> **ACTION ITEM**
Which lines of the records contain the word "Viernes"? Show each of them.

> **DATA UNDER STUDY**
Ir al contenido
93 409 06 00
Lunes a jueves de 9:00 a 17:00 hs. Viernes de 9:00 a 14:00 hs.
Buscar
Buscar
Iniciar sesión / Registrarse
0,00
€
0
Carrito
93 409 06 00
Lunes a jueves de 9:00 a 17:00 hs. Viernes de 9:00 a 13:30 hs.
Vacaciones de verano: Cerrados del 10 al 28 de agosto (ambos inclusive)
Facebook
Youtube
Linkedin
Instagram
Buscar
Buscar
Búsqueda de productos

> **PROBLEM SOLUTION**
Lunes a jueves de 9:00 a 17:00 hs. Viernes de 9:00 a 14:00 hs.
Lunes a jueves de 9:00 a 17:00 hs. Viernes de 9:00 a 13:30 hs.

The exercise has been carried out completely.